§ **Data listing**
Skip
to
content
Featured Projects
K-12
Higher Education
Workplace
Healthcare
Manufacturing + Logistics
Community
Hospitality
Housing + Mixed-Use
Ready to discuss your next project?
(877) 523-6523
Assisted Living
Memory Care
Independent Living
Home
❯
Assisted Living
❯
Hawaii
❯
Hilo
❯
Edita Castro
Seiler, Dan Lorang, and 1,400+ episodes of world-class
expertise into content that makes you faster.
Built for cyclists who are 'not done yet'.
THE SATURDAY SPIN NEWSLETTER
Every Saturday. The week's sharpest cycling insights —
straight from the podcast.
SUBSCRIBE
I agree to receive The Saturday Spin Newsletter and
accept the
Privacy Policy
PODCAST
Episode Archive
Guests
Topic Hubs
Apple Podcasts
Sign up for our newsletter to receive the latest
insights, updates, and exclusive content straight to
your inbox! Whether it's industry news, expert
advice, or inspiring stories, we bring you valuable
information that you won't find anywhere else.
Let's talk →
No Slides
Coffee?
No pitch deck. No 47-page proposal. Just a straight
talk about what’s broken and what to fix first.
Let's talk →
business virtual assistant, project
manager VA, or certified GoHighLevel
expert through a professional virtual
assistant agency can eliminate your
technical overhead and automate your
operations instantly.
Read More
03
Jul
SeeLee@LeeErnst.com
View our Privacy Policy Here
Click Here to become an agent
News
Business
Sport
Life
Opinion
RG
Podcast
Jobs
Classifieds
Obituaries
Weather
---
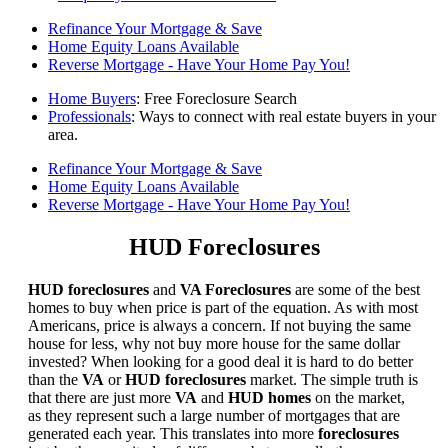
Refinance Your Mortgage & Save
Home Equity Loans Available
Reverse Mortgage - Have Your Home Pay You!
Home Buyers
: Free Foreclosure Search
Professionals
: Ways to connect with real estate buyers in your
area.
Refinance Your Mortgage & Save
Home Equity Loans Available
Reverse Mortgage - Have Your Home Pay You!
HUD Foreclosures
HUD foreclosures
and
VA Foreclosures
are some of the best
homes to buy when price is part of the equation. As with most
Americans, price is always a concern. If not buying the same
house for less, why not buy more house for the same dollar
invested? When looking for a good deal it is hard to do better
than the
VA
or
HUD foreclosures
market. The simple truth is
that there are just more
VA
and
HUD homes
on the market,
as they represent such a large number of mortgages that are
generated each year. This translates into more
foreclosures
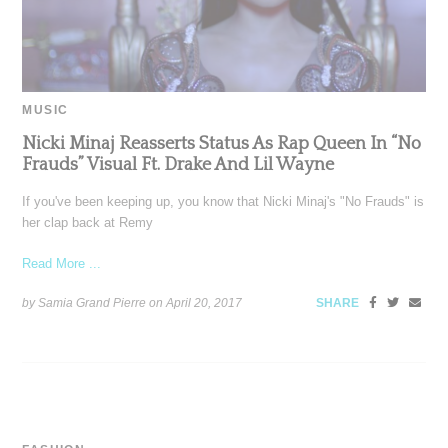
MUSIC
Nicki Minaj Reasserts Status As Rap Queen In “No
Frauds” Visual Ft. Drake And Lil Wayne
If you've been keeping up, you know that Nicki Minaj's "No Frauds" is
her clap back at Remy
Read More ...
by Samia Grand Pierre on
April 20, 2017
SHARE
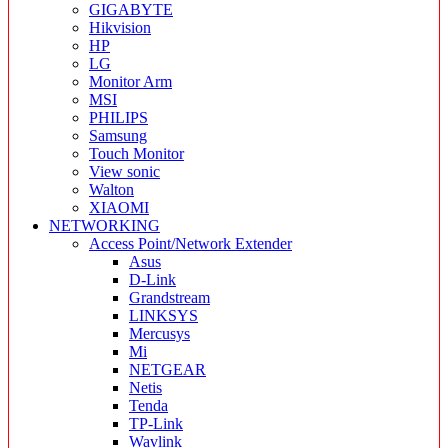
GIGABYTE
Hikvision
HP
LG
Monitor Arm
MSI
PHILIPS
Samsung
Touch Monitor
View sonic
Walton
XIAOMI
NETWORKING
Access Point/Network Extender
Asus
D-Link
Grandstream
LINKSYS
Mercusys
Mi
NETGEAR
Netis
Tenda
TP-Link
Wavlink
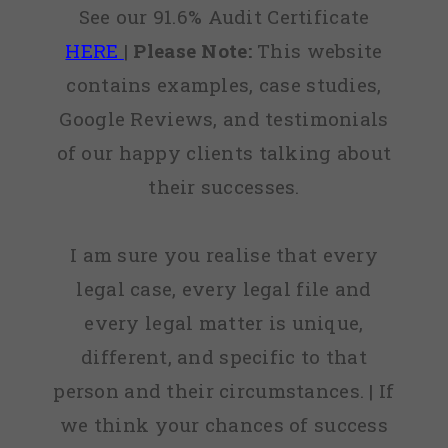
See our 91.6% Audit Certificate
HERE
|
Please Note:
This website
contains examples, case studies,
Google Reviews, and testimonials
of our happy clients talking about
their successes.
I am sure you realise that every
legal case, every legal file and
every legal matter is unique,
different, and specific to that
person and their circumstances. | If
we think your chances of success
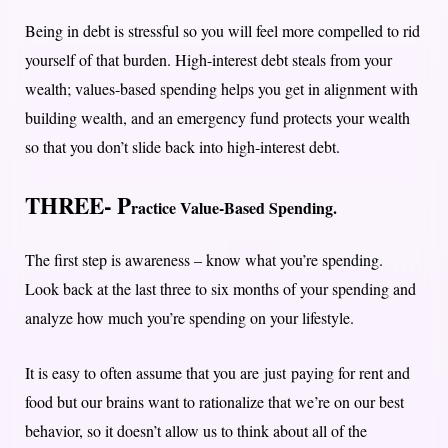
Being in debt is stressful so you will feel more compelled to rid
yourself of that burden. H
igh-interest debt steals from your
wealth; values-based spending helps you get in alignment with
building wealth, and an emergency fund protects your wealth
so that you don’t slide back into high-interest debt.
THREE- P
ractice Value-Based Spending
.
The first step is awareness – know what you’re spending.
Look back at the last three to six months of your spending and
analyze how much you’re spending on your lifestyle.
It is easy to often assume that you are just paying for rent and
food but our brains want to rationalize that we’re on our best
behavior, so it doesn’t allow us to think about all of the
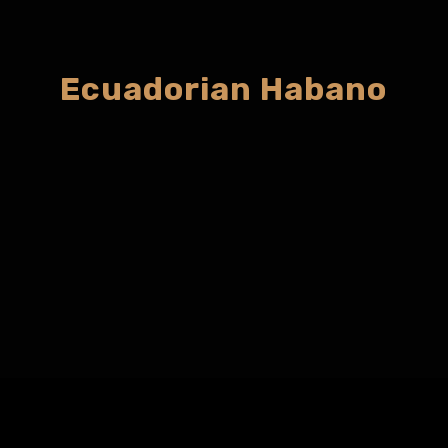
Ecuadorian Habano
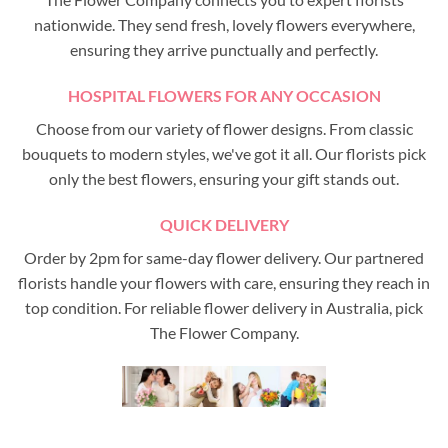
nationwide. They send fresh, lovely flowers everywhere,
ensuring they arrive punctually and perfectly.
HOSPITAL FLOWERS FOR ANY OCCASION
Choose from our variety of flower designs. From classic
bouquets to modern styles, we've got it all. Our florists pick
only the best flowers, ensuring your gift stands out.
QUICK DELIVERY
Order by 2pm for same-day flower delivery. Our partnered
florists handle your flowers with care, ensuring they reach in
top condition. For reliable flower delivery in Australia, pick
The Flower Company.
---
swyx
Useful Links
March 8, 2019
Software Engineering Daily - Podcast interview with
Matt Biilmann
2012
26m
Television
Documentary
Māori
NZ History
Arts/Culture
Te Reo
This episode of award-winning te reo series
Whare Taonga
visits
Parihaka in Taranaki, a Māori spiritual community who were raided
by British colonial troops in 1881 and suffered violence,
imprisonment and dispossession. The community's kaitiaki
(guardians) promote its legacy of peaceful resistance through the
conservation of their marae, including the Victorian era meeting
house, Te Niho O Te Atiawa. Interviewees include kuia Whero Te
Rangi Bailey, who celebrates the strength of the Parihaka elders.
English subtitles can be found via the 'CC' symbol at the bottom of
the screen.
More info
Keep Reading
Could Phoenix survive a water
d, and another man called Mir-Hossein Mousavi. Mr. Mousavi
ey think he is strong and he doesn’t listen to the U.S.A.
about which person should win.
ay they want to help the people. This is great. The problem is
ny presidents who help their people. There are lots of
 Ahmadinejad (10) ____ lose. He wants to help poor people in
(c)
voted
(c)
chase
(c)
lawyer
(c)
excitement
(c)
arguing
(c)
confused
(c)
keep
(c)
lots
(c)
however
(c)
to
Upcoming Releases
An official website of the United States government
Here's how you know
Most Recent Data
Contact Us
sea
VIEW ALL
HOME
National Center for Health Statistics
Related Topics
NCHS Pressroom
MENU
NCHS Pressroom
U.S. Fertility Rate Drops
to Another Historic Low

§ **Task goal**
Give back, exactly and without pictures, the stretch of the records above from the line containing "analyze how much" through the line containing "bouquets to modern", with both end lines included.

§ **Your response**
analyze how much you’re spending on your lifestyle.
It is easy to often assume that you are just paying for rent and
food but our brains want to rationalize that we’re on our best
behavior, so it doesn’t allow us to think about all of the
Ecuadorian Habano
nationwide. They send fresh, lovely flowers everywhere,
ensuring they arrive punctually and perfectly.
HOSPITAL FLOWERS FOR ANY OCCASION
Choose from our variety of flower designs. From classic
bouquets to modern styles, we've got it all. Our florists pick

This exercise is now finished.